[Assignment]:
Would you copy the full listing that follows without changing a thing?

[Records shown]:
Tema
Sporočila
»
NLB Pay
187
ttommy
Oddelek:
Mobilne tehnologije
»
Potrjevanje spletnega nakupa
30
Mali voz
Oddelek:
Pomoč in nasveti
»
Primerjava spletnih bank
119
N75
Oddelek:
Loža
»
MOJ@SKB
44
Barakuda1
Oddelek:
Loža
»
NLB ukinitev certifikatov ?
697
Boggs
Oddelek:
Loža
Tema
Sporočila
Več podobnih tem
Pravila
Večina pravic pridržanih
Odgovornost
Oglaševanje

[Exercise output]:
Tema
Sporočila
»
NLB Pay
187
ttommy
Oddelek:
Mobilne tehnologije
»
Potrjevanje spletnega nakupa
30
Mali voz
Oddelek:
Pomoč in nasveti
»
Primerjava spletnih bank
119
N75
Oddelek:
Loža
»
MOJ@SKB
44
Barakuda1
Oddelek:
Loža
»
NLB ukinitev certifikatov ?
697
Boggs
Oddelek:
Loža
Tema
Sporočila
Več podobnih tem
Pravila
Večina pravic pridržanih
Odgovornost
Oglaševanje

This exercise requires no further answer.